Goal of the exercise. Keep every word of the entries and print them exactly; the pictures stay out.

____ Dataset extract

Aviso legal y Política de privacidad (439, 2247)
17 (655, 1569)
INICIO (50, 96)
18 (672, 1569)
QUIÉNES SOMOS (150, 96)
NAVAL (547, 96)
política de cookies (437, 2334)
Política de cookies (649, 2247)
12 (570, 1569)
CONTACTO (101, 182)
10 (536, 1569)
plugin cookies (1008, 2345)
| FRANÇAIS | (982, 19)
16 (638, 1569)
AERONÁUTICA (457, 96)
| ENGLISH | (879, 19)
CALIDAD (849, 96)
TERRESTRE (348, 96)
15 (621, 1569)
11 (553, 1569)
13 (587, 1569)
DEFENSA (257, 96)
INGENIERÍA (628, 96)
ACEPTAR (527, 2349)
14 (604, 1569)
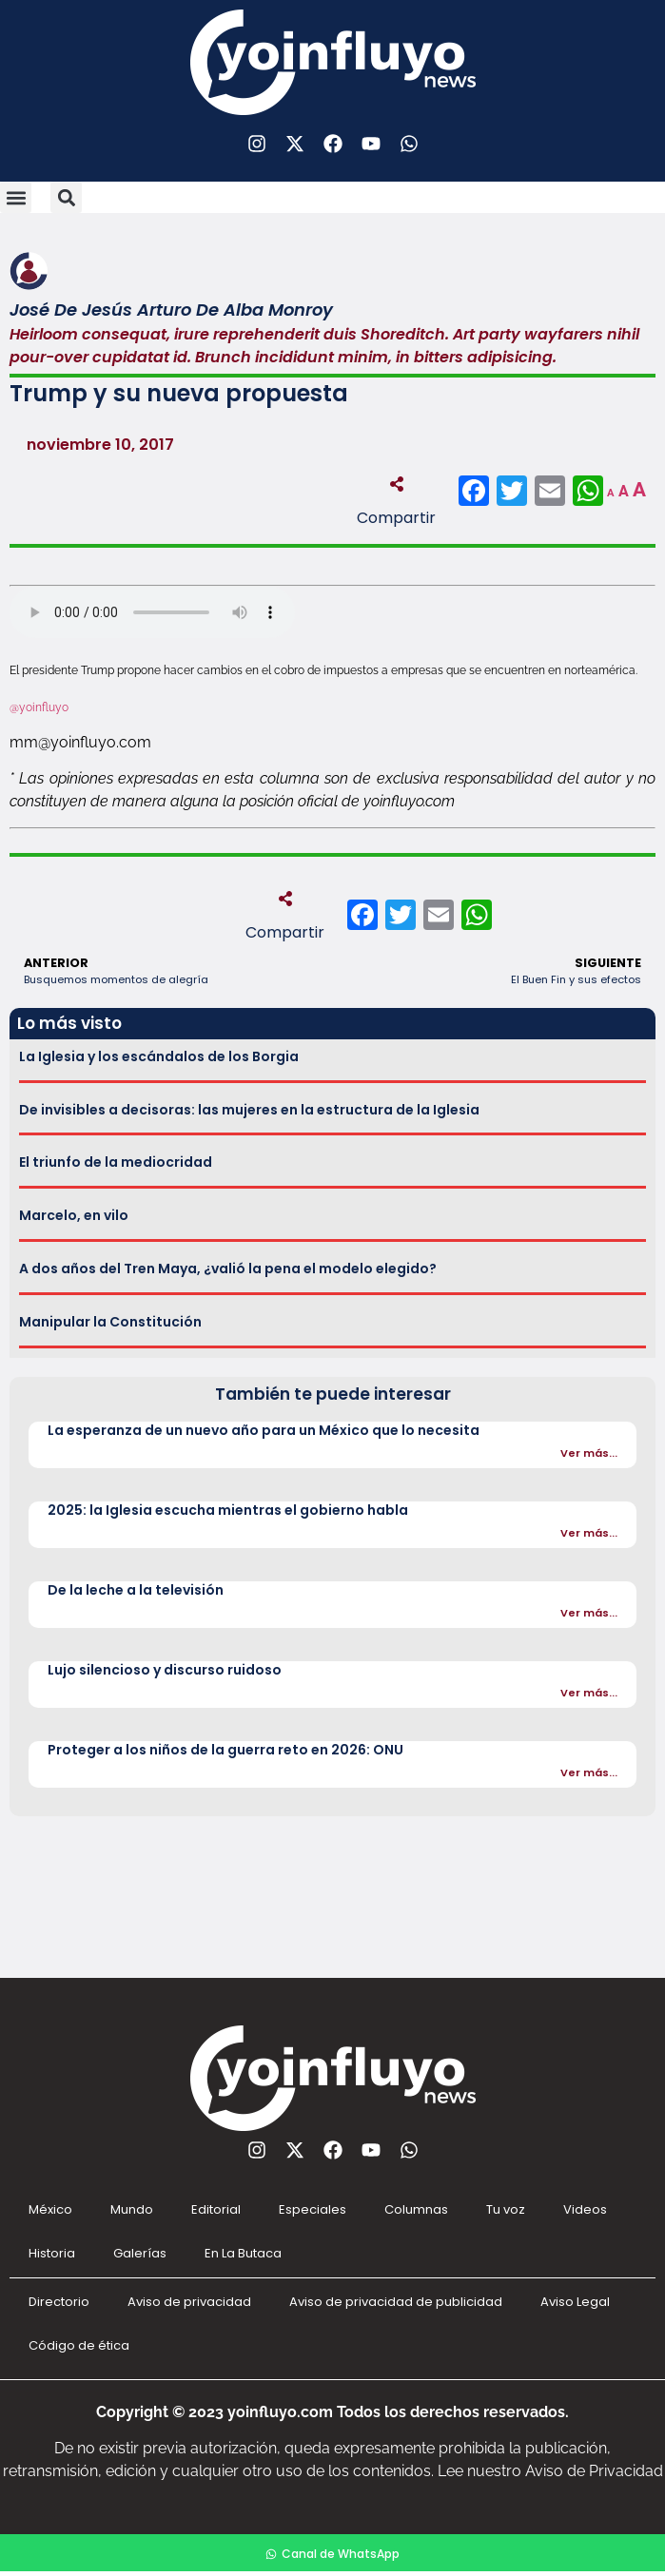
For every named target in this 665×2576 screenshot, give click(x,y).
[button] (15, 197)
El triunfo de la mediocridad (115, 1162)
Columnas (416, 2209)
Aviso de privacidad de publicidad (395, 2302)
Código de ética (79, 2345)
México (50, 2209)
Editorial (216, 2209)
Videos (585, 2209)
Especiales (312, 2209)
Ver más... (588, 1453)
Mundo (131, 2209)
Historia (52, 2253)
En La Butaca (243, 2253)
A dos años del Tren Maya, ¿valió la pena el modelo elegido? (228, 1268)
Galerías (139, 2253)
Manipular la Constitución (110, 1321)
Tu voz (505, 2209)
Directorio (59, 2302)
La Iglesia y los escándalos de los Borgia (159, 1056)
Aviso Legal (575, 2302)
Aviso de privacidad (189, 2302)
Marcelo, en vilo (73, 1215)
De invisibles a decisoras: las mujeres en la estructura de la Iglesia (249, 1109)
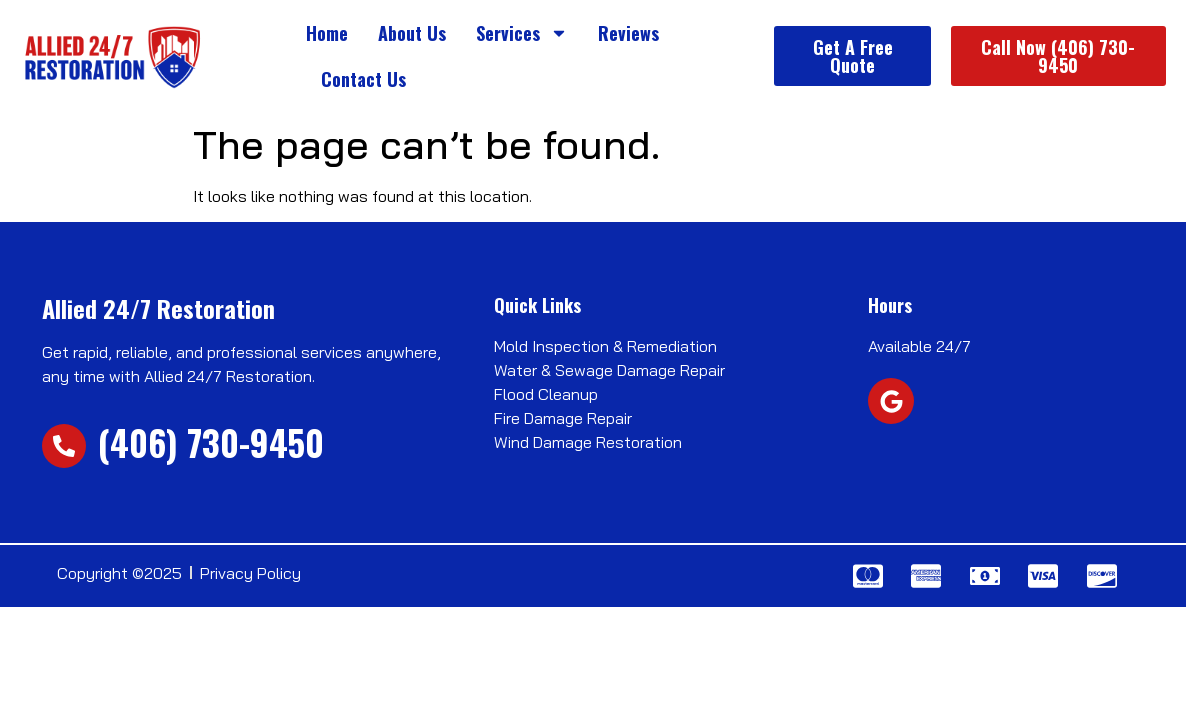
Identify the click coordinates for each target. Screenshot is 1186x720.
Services (522, 33)
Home (327, 33)
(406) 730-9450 (211, 442)
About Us (412, 33)
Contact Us (363, 79)
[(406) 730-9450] (64, 446)
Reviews (628, 33)
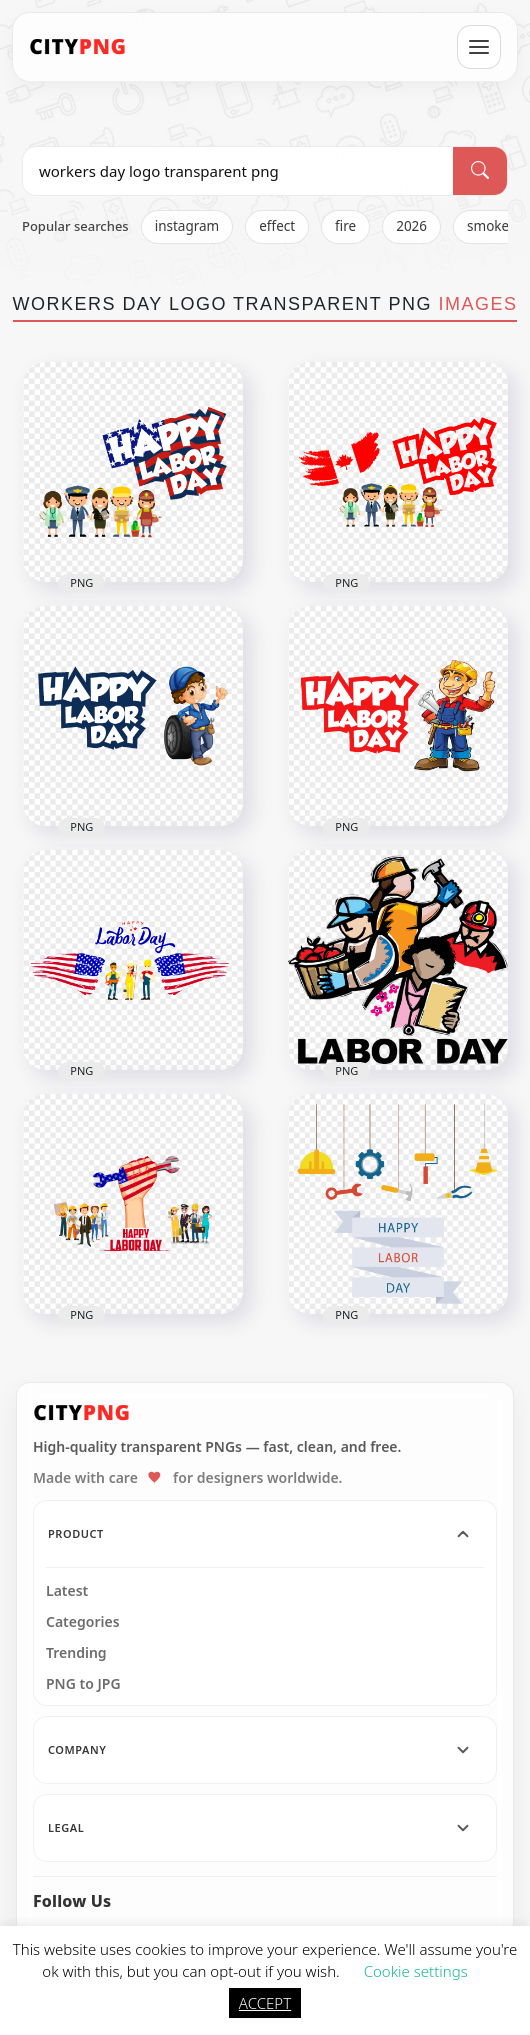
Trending (76, 1653)
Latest (67, 1591)
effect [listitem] (277, 226)
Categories (83, 1622)
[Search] (480, 171)
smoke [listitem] (488, 226)
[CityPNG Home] (78, 47)
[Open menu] (479, 47)
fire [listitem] (345, 226)
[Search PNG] (238, 171)
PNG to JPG (83, 1684)
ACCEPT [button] (265, 2003)
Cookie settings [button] (416, 1971)
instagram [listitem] (187, 226)
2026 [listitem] (411, 226)
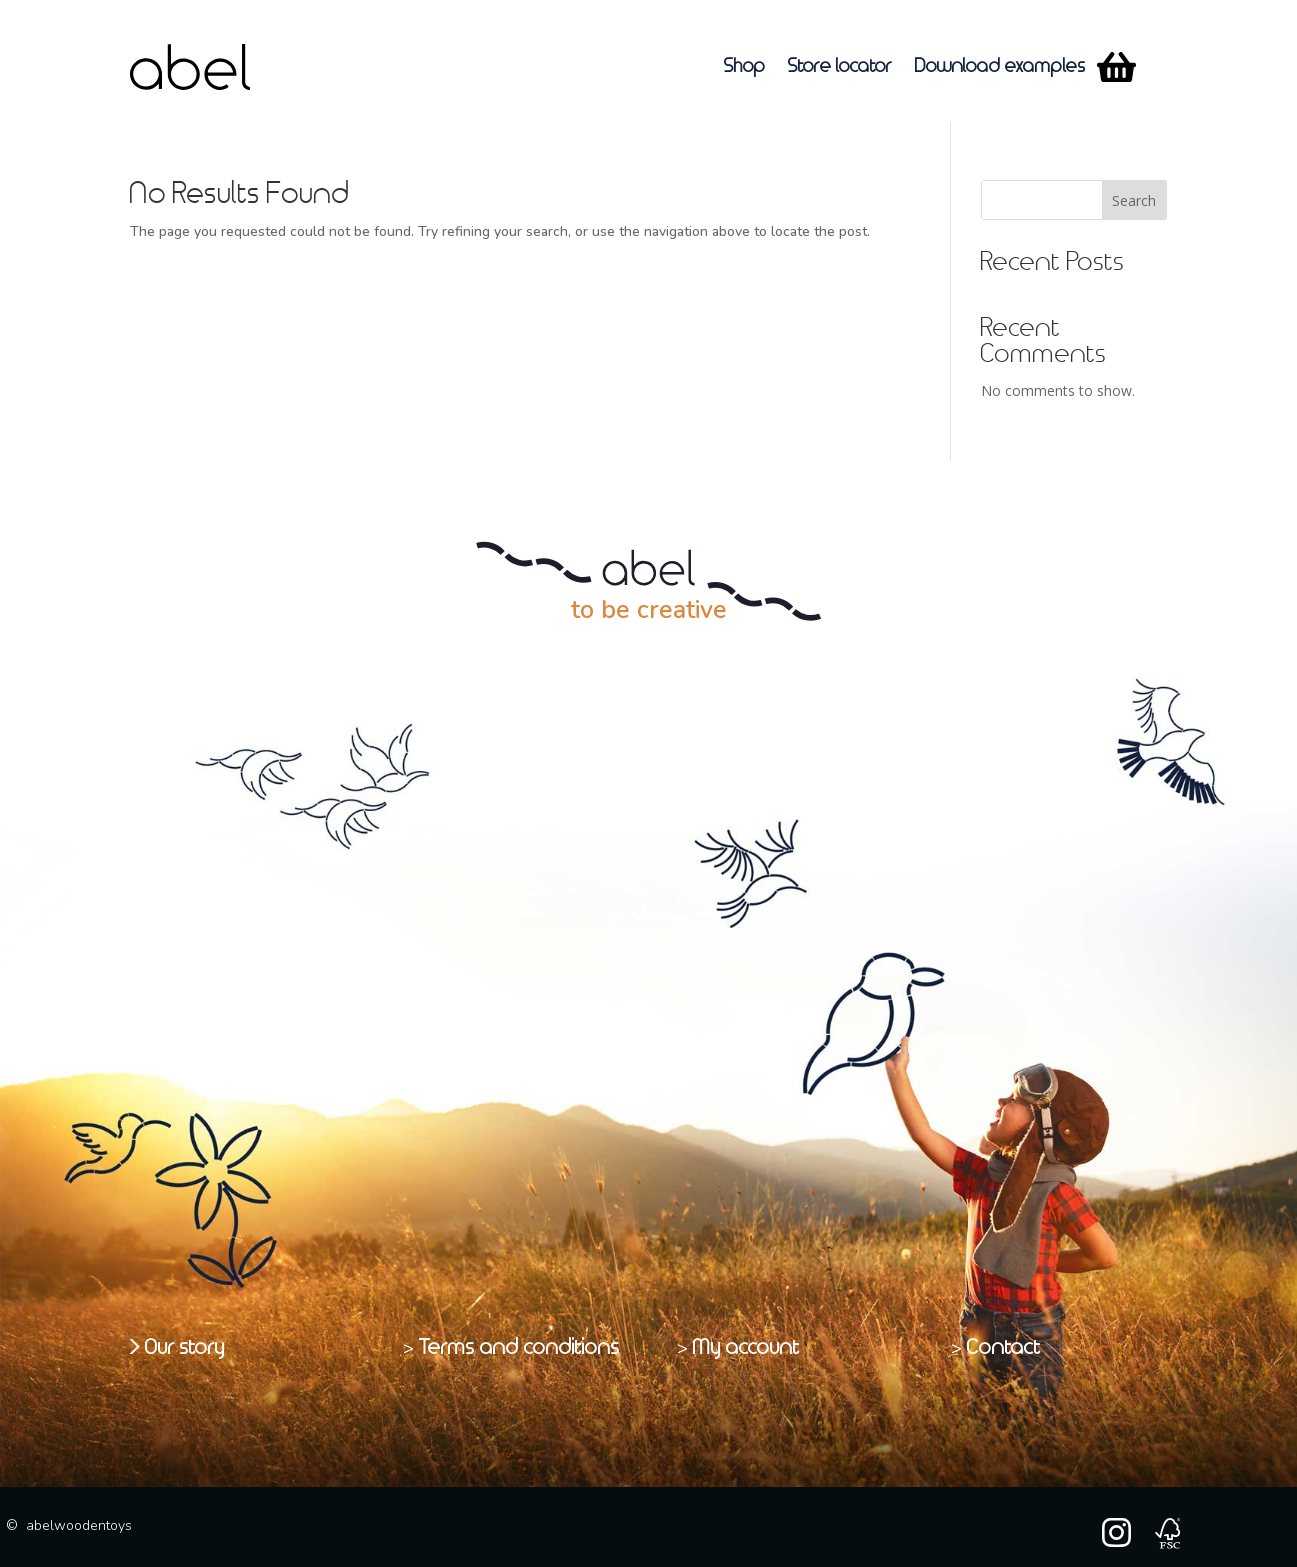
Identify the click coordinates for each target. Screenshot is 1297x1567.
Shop (745, 66)
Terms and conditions (519, 1348)
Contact (1004, 1348)
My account (746, 1348)
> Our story (177, 1348)
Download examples (1000, 66)
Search (1134, 200)
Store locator (840, 66)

________

Problem solution.
Aviso legal y Política de privacidad (439, 2247)
17 (655, 1569)
INICIO (50, 96)
18 (672, 1569)
QUIÉNES SOMOS (150, 96)
NAVAL (547, 96)
política de cookies (437, 2334)
Política de cookies (649, 2247)
12 (570, 1569)
CONTACTO (101, 182)
10 (536, 1569)
plugin cookies (1008, 2345)
| FRANÇAIS | (982, 19)
16 (638, 1569)
AERONÁUTICA (457, 96)
| ENGLISH | (879, 19)
CALIDAD (849, 96)
TERRESTRE (348, 96)
15 (621, 1569)
11 (553, 1569)
13 (587, 1569)
DEFENSA (257, 96)
INGENIERÍA (628, 96)
ACEPTAR (527, 2349)
14 (604, 1569)
For every named target in this 665×2576 screenshot, give click(x,y).
[button] (15, 197)
El triunfo de la mediocridad (115, 1162)
Columnas (416, 2209)
Aviso de privacidad de publicidad (395, 2302)
Código de ética (79, 2345)
México (50, 2209)
Editorial (216, 2209)
Videos (585, 2209)
Especiales (312, 2209)
Ver más... (588, 1453)
Mundo (131, 2209)
Historia (52, 2253)
En La Butaca (243, 2253)
A dos años del Tren Maya, ¿valió la pena el modelo elegido? (228, 1268)
Galerías (139, 2253)
Manipular la Constitución (110, 1321)
Tu voz (505, 2209)
Directorio (59, 2302)
La Iglesia y los escándalos de los Borgia (159, 1056)
Aviso Legal (575, 2302)
Aviso de privacidad (189, 2302)
Marcelo, en vilo (73, 1215)
De invisibles a decisoras: las mujeres en la estructura de la Iglesia (249, 1109)
Identify the click coordinates for each target. Screenshot is 1186x720.
Services (522, 33)
Home (327, 33)
(406) 730-9450 (211, 442)
About Us (412, 33)
Contact Us (363, 79)
[(406) 730-9450] (64, 446)
Reviews (628, 33)
Trending (76, 1653)
Latest (67, 1591)
effect [listitem] (277, 226)
Categories (83, 1622)
[Search] (480, 171)
smoke [listitem] (488, 226)
[CityPNG Home] (78, 47)
[Open menu] (479, 47)
fire [listitem] (345, 226)
[Search PNG] (238, 171)
PNG to JPG (83, 1684)
ACCEPT [button] (265, 2003)
Cookie settings [button] (416, 1971)
instagram [listitem] (187, 226)
2026 [listitem] (411, 226)
Identify the click coordinates for each target. Screenshot is 1297x1567.
Shop (745, 66)
Terms and conditions (519, 1348)
Contact (1004, 1348)
My account (746, 1348)
> Our story (177, 1348)
Download examples (1000, 66)
Search (1134, 200)
Store locator (840, 66)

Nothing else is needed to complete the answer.